* wsc@research.bell-labs.com Mon Dec 30 16:55 EST 1985
* W. S. Cleveland
* Bell Laboratories
* Murray Hill NJ 07974
*
* outline of this file:
* lines 1-72 introduction
* 73-177 documentation for lowess
* 178-238 ratfor version of lowess
* 239-301 documentation for lowest
* 302-350 ratfor version of lowest
* 351-end test driver and fortran version of lowess and lowest
*
* a multivariate version is available by "send dloess from a"
*
* COMPUTER PROGRAMS FOR LOCALLY WEIGHTED REGRESSION
*
* This package consists of two FORTRAN programs for
* smoothing scatterplots by robust locally weighted
* regression, or lowess. The principal routine is LOWESS
* which computes the smoothed values using the method
* described in The Elements of Graphing Data, by William S.
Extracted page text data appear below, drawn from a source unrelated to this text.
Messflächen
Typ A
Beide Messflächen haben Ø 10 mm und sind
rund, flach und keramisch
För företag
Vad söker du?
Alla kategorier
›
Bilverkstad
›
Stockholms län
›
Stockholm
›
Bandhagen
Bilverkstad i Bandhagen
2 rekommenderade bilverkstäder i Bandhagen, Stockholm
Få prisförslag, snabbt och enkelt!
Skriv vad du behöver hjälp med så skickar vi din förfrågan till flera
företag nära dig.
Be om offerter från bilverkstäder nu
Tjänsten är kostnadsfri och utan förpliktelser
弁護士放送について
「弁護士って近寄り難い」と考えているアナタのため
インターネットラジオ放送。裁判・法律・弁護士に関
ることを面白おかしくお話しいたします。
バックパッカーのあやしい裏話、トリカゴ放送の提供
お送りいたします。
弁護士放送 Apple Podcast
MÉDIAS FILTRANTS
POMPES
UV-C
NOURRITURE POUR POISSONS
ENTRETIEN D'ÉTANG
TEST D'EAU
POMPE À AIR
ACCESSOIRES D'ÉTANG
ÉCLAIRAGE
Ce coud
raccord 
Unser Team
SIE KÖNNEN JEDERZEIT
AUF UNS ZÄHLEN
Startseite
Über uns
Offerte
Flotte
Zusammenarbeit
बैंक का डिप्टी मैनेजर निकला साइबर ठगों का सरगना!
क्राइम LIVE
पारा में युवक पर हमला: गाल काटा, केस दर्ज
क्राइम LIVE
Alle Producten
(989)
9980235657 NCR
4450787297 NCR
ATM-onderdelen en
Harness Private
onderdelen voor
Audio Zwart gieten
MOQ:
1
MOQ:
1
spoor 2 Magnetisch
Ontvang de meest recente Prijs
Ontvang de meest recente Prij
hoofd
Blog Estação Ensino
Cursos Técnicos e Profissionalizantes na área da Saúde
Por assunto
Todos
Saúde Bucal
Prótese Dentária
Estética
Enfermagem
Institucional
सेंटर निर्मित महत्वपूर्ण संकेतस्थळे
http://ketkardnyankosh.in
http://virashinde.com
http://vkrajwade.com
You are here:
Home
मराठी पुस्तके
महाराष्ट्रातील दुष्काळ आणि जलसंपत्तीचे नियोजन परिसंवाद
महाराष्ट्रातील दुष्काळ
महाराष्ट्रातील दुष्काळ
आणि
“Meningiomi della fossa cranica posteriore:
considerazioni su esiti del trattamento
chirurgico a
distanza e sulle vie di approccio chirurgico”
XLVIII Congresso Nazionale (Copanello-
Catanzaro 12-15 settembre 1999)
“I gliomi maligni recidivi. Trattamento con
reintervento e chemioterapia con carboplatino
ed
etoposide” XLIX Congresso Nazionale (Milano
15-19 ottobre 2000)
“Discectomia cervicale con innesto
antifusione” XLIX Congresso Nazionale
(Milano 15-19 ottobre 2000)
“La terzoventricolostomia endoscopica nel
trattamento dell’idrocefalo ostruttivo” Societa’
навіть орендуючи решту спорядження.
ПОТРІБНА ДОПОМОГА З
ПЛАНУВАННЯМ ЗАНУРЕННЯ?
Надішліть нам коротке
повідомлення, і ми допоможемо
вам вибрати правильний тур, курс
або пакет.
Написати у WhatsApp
* Cleveland (Wadsworth, 555 Morego Street, Monterey,
* California 93940).
*
* LOWESS calls a support routine, LOWEST, the code for
* which is included. LOWESS also calls a routine SORT, which
* the user must provide.
*
* To reduce the computations, LOWESS requires that the
* arrays X and Y, which are the horizontal and vertical
* coordinates, respectively, of the scatterplot, be such that
* X is sorted from smallest to largest. The user must
* therefore use another sort routine which will sort X and Y
* according to X.
* To summarize the scatterplot, YS, the fitted values,
* should be plotted against X. No graphics routines are
* available in the package and must be supplied by the user.
*
* The FORTRAN code for the routines LOWESS and LOWEST has
* been generated from higher level RATFOR programs
* (B. W. Kernighan, ``RATFOR: A Preprocessor for a Rational
* Fortran,'' Software Practice and Experience, Vol. 5 (1975),
* which are also included.
*
* The following are data and output from LOWESS that can
* be used to check your implementation of the routines. The
* notation (10)v means 10 values of v.
*
*
*
*
* X values:
* 1 2 3 4 5 (10)6 8 10 12 14 50
*
* Y values:
* 18 2 15 6 10 4 16 11 7 3 14 17 20 12 9 13 1 8 5 19
*
*
* YS values with F = .25, NSTEPS = 0, DELTA = 0.0
* 13.659 11.145 8.701 9.722 10.000 (10)11.300 13.000 6.440 5.596
* 5.456 18.998
*
* YS values with F = .25, NSTEPS = 0 , DELTA = 3.0
* 13.659 12.347 11.034 9.722 10.511 (10)11.300 13.000 6.440 5.596
* 5.456 18.998
*
* YS values with F = .25, NSTEPS = 2, DELTA = 0.0
* 14.811 12.115 8.984 9.676 10.000 (10)11.346 13.000 6.734 5.744
* 5.415 18.998
*
*
*
*
* LOWESS
*
*
*
* Calling sequence
*
* CALL LOWESS(X,Y,N,F,NSTEPS,DELTA,YS,RW,RES)
*
* Purpose
*
* LOWESS computes the smooth of a scatterplot of Y against X
* using robust locally weighted regression. Fitted values,
* YS, are computed at each of the values of the horizontal
* axis in X.
*
* Argument description
*
* X = Input; abscissas of the points on the
* scatterplot; the values in X must be ordered
* from smallest to largest.
* Y = Input; ordinates of the points on the
* scatterplot.
* N = Input; dimension of X,Y,YS,RW, and RES.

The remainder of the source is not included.